Performance - 5.0 English

System Cache LogiCORE IP Product Guide (PG118)

Document ID
PG118
Release Date
2021-11-05
Version
5.0 English

The perceived performance is dependent on many factors such as frequency, latency and throughput. Which factor has the dominating effect is application-specific. There is also a correlation between the performance factors; for example, achieving high frequency can add latency and also wide datapaths for throughput can adversely affect frequency.

Read latency is defined as the clock cycle from the read address is accepted by the System Cache core to the cycle when first read data is available.

Write latency is defined as the clock cycle from the write address is accepted by the System Cache core to the cycle when the BRESP is valid. These calculations assume that the start of the write data is aligned to the transaction address.

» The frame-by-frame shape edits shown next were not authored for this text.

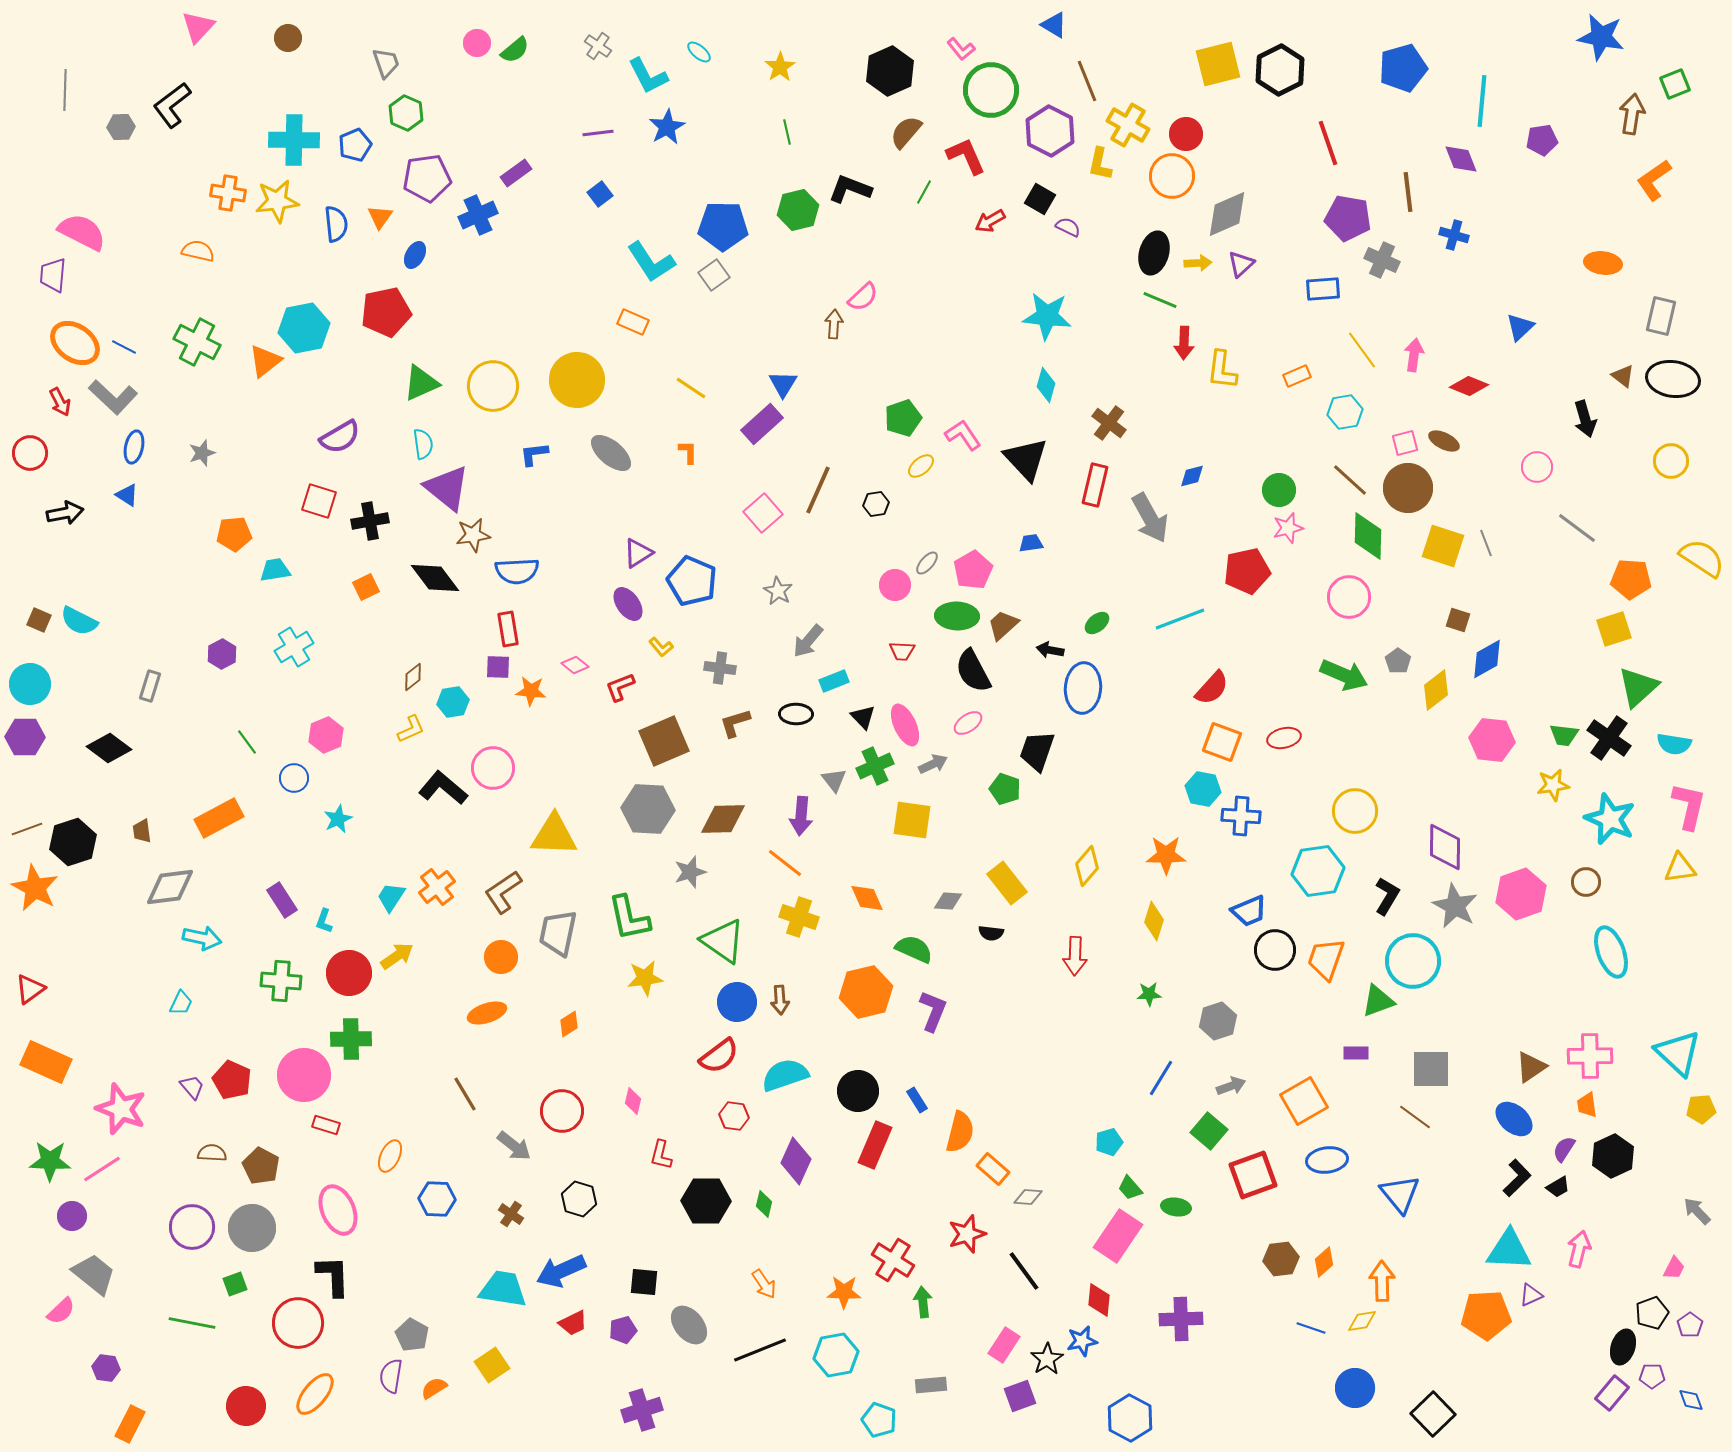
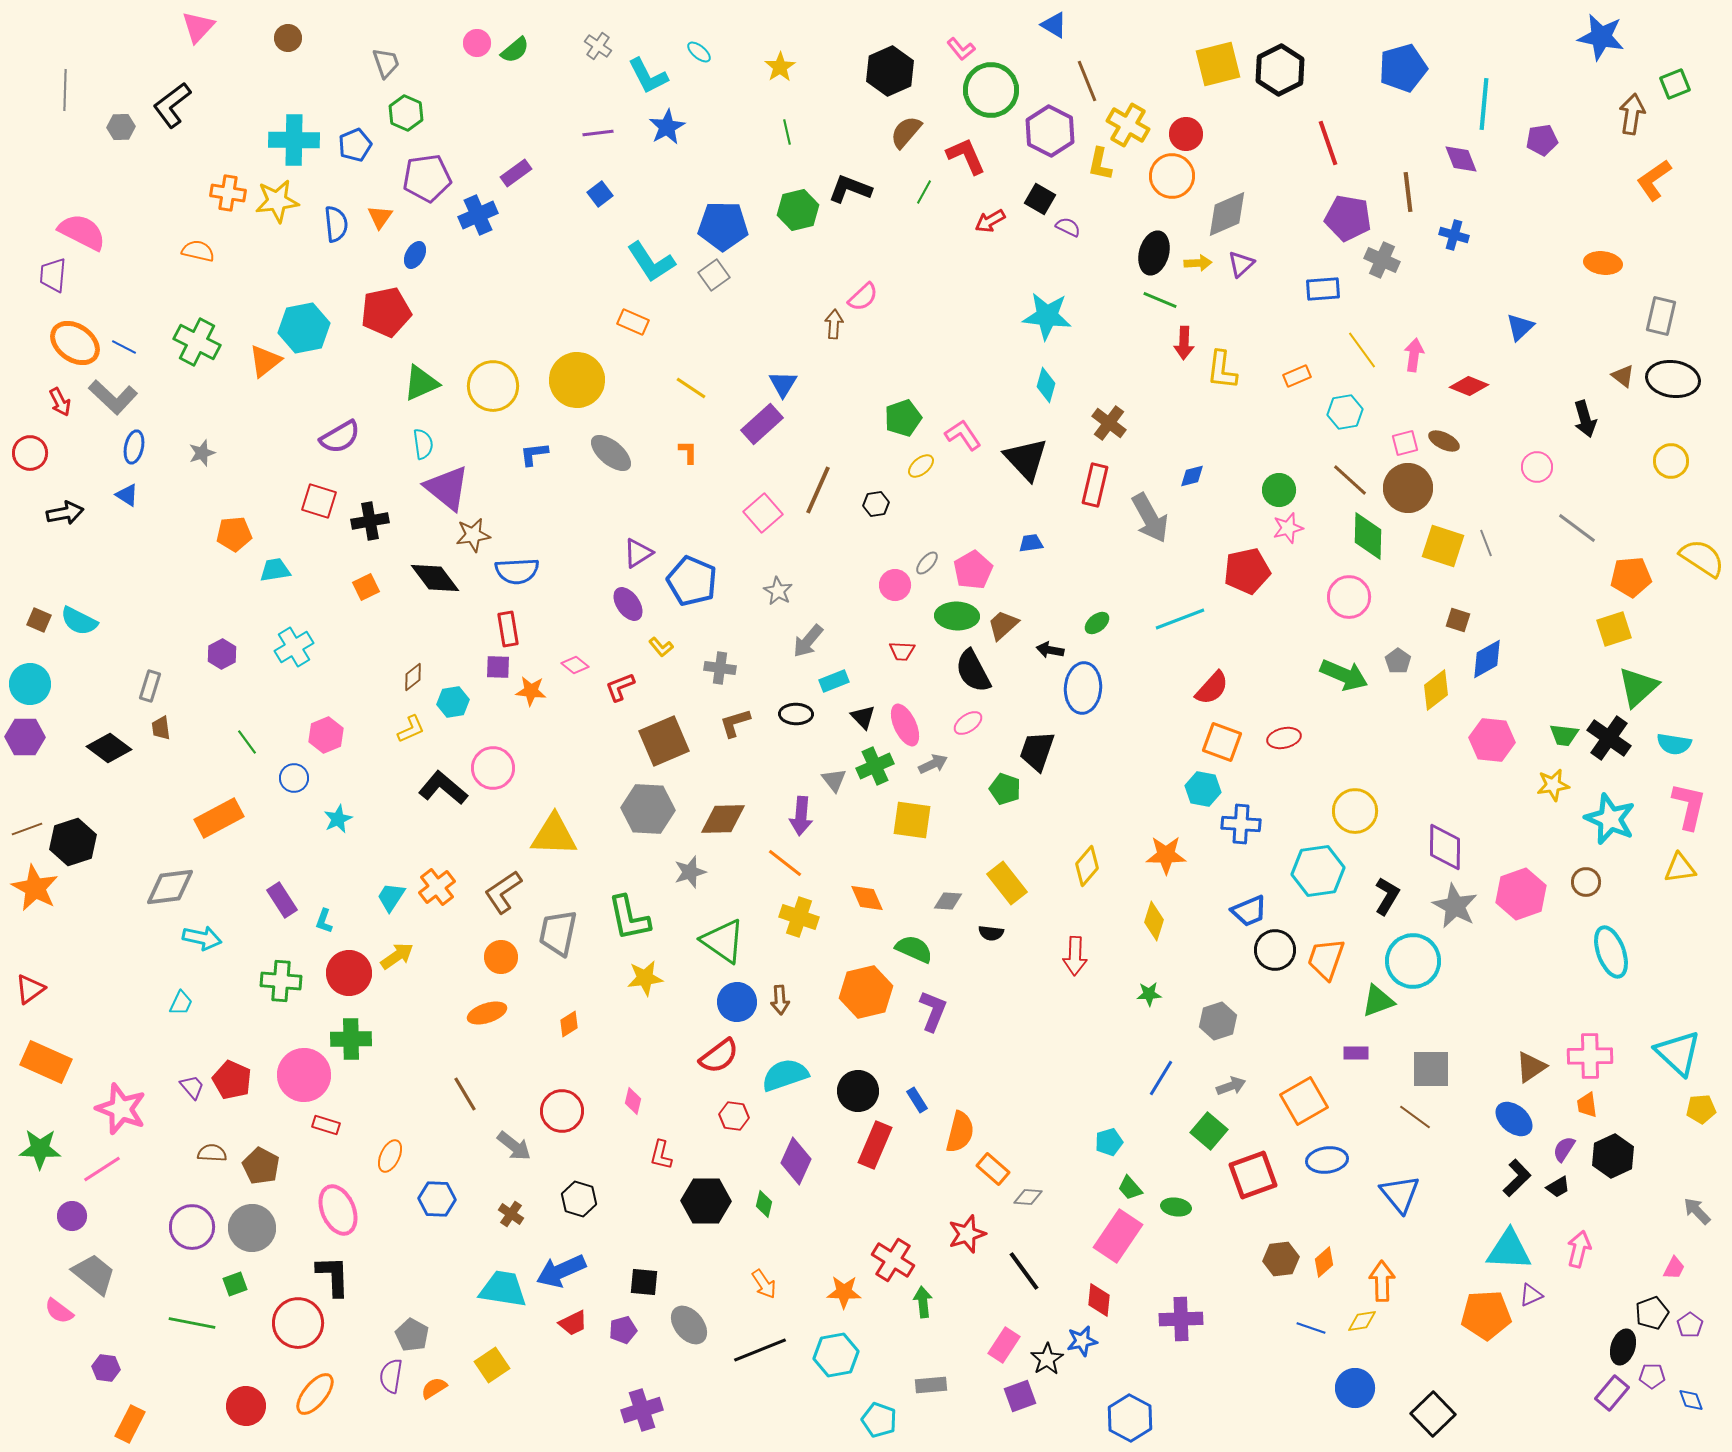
cyan line at (1482, 101): moved 2 px right, 3 px down
orange pentagon at (1631, 579): moved 2 px up; rotated 9 degrees counterclockwise
blue cross at (1241, 816): moved 8 px down
brown trapezoid at (142, 831): moved 19 px right, 103 px up
green star at (50, 1161): moved 10 px left, 12 px up
pink semicircle at (61, 1311): moved 2 px left; rotated 80 degrees clockwise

Snoop latency is defined as the time from the clock cycle a snoop request is accepted by the System Cache core to the cycle when CRRESP or CDDATA is valid, whichever is last. Not all snoops result in a CDDATA transaction.

Maximum Frequencies

For details about performance, visit Performance and Resource Utilization.

CCIX Cache Latency

CCIX latency calculations are in principle defined in the same way as above in the introduction, but the time in flight on the PCIe bus is not included. Also, no additional delays due to ATS/ATC virtual address translation is included.

For the different types of transactions, this means:

  • Read: From AXI ARVALID to start of TLP request + start of TLP response to AXI RRESP
  • Write: From AXI AWVALID to start of TLP request + start of TLP response to AXI BRESP
  • Snoop: From start of TLP request to start of TLP response
  • Scrub (automatic): From timer initiation of the scrub to completion
  • Scrub (manual): From AXI control write initiation of the scrub to completion

The latency depends on many factors such as traffic from other ports and conflict with earlier transactions. The numbers in the following table assume a completely idle System Cache core.

Table 1. System Cache CCIX Latency
Type CCIX Latency
Read Hit 16
Read Miss 45 + round-trip delay on PCIe for request
Read Miss Dirty

max of:

45 + round-trip delay on PCIe for read request

39 + round-trip delay on PCIe for write request

Write Hit 16
Write Miss 44 + round-trip delay on PCIe for request
Write Miss Dirty

max of:

45 + round-trip delay on PCIe for read request

39 + round-trip delay on PCIe for write request

Snoop (missing broadcast) 23
Snoop 26
Snoop with data 33
Scrub (automatic) 11
Scrub (manual) 17

CHI Cache Latency

CHI latency calculations are defined in a similar way as CCIX, but the time in flight in the CHI domain is not included. Also, no additional delays due to ATS/ATC virtual address translation is included.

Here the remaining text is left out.